Isolate every line in the data with the string "Hälfte" and copy it.

Source information below:

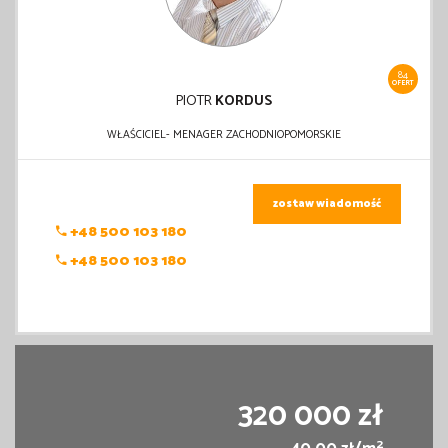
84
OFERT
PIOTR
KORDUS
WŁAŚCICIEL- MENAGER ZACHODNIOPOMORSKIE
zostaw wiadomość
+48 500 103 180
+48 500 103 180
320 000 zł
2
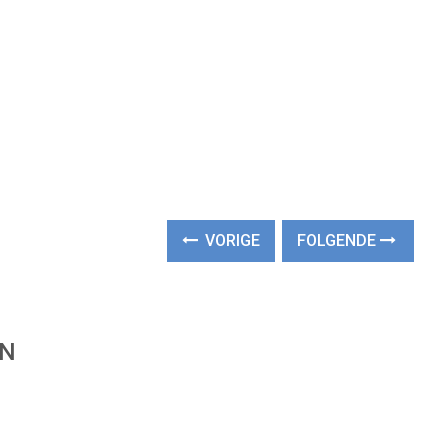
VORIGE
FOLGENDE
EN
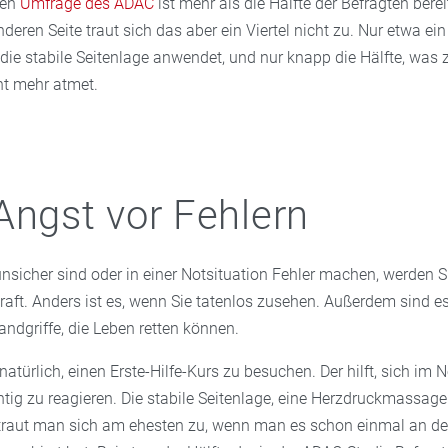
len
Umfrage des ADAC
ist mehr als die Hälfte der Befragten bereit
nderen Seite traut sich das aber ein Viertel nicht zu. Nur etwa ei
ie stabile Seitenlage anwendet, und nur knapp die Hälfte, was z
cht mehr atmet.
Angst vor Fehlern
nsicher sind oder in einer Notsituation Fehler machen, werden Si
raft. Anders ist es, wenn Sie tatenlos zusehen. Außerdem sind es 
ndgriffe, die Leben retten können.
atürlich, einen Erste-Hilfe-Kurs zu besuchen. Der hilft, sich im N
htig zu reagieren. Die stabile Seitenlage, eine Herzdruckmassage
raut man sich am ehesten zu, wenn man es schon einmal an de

End of Source information.
Source information below:

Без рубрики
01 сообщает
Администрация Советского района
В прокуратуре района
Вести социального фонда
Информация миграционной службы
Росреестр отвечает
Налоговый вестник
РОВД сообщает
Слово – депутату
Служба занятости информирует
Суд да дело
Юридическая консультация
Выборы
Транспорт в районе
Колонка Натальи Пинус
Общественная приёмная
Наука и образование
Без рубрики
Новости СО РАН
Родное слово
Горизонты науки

End of Source information.
Source information below:

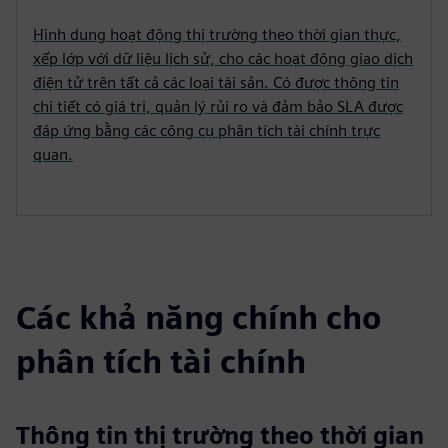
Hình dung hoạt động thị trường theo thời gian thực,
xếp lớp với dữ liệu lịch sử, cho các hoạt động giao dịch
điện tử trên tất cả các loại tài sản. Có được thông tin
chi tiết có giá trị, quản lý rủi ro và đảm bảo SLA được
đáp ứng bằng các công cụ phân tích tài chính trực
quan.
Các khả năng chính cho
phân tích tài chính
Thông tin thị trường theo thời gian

End of Source information.

-- Result --
ist mehr als die Hälfte der Befragten bereit
ie stabile Seitenlage anwendet, und nur knapp die Hälfte, was z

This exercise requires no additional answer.